Description of the task ▸
Reproduce the records word for word, apart from the images they contain.

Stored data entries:
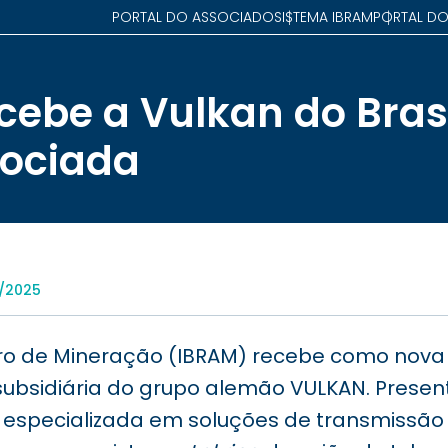
PORTAL DO ASSOCIADO
SISTEMA IBRAM
PORTAL DO
cebe a Vulkan do Bras
sociada
9/2025
leiro de Mineração (IBRAM) recebe como nov
 subsidiária do grupo alemão VULKAN. Presen
 especializada em soluções de transmissão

Output ▸
PORTAL DO ASSOCIADO
SISTEMA IBRAM
PORTAL DO
cebe a Vulkan do Bras
sociada
9/2025
leiro de Mineração (IBRAM) recebe como nov
 subsidiária do grupo alemão VULKAN. Presen
 especializada em soluções de transmissão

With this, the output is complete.